Solicitado a contar algo que a entrevistadora não saiba, o ator e diretor Mario Biagini dá, no meu entender, uma resposta simplesmente magistral: "Para mim, é evidente que tal processo contínuo de questionar qual é o meu lugar neste planeta, qual é a minha função só pode ser vivido se feito de forma coletiva." Os grifos são meus. Será que "só poder ser vivido se feito de forma coletiva" significa validar a imprescindibilidade da interdependência? No meu entender, sim, e no de vocês?
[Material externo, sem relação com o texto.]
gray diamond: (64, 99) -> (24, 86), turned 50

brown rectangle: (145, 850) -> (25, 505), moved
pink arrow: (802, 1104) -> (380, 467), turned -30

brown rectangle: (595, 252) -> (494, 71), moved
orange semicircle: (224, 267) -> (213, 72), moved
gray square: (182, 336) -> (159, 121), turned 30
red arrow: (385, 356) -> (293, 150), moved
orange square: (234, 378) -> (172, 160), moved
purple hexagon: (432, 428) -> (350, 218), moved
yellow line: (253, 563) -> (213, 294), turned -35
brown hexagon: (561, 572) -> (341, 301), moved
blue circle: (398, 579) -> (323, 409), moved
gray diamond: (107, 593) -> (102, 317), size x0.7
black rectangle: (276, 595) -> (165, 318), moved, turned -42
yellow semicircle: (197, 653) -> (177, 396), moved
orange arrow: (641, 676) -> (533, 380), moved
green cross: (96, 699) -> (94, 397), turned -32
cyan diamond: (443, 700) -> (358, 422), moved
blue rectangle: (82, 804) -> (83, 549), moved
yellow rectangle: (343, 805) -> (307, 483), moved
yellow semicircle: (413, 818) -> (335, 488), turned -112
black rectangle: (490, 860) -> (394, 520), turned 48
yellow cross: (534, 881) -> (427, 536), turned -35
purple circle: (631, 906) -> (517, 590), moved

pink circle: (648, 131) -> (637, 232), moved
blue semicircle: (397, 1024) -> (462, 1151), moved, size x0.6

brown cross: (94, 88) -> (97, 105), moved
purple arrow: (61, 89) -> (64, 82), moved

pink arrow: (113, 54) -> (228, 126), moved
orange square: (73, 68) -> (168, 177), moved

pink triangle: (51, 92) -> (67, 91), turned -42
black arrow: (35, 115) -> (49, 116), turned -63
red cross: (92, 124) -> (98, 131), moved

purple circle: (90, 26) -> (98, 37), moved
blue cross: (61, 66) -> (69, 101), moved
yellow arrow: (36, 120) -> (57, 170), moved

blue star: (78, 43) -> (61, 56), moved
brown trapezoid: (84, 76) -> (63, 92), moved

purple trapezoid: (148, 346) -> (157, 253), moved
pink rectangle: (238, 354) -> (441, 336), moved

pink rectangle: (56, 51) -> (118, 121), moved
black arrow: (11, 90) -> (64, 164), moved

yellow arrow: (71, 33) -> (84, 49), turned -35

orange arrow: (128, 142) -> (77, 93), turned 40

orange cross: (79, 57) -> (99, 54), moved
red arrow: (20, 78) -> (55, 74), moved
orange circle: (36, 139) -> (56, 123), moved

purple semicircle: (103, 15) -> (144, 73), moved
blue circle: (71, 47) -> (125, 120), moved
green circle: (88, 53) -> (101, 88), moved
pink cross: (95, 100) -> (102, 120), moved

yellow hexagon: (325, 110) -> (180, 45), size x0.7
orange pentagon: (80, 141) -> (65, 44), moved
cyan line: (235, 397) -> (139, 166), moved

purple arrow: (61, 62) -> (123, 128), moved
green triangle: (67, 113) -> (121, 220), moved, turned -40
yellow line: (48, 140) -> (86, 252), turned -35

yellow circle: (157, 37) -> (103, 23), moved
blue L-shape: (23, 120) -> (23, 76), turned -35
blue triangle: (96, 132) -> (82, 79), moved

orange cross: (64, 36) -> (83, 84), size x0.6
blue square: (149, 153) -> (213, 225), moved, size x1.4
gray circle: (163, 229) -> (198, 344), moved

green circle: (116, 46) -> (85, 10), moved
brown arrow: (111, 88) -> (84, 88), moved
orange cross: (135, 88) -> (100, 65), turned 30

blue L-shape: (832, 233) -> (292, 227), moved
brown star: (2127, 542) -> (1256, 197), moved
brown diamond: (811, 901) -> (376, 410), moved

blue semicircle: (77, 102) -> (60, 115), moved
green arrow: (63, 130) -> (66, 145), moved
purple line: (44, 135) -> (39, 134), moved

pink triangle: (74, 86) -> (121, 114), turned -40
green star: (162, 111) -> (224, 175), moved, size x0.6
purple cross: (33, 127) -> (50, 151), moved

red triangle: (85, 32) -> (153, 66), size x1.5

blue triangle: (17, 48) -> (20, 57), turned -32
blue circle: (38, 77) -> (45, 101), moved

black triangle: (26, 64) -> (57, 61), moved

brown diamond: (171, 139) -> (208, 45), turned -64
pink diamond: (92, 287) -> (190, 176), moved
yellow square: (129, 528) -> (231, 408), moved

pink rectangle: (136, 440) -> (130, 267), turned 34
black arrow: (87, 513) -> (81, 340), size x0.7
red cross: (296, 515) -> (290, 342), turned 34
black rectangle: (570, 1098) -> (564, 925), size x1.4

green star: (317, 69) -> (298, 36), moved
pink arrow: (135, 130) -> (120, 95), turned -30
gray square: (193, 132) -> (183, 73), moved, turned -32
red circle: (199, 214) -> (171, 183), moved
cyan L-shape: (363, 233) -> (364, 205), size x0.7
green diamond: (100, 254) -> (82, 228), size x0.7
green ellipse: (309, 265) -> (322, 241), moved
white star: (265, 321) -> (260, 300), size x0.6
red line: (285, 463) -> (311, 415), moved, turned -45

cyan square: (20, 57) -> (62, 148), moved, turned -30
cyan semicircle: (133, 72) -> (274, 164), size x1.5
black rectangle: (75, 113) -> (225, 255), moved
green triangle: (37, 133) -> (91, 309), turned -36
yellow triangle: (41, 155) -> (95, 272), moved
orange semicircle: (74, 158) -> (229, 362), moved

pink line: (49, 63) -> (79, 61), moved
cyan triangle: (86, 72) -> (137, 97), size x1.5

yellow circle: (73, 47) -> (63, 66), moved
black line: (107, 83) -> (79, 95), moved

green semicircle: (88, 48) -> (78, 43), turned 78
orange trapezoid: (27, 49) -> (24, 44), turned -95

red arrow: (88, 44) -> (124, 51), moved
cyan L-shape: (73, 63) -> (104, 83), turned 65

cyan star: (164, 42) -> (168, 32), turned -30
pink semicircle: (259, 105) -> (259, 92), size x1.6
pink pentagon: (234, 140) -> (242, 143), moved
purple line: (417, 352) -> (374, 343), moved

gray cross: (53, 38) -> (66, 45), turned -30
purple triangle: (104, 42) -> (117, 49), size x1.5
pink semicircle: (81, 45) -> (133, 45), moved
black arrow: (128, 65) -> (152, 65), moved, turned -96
"Quando conheci Grotowski, com 21 anos, eu era um rebelde. Para mim, foi um mestre no sentido de mostrar a importância do pensar - não um pensar como se você tivesse uma secretária na cabeça ou um pensar discursivo. Normalmente, fazemos desta 'secretária' um CEO.", diz Mario Biagini.
A importância do pensar! Um pensar de forma diferente daquela que nos é impingida por meios de comunicação a serviço dos que se consideram donos do mundo. Um pensar dando importância ao todo e não apenas à parte que nos toca. Um pensar considerando a interdependência.
"Existe uma crise cultural do Ocidente que faz com que os lugares que antes eram destinados a criar um novo pensamento, como os teatros e as universidades, não são mais as arenas onde isso acontece. Onde estão as sementes para o futuro? Com estas incursões, estamos procurando-as em novos lugares. Nossa intenção não é trazê-las a nós, mas ir até elas, onde estiverem.", diz Mario Biagini. Os grifos são meus.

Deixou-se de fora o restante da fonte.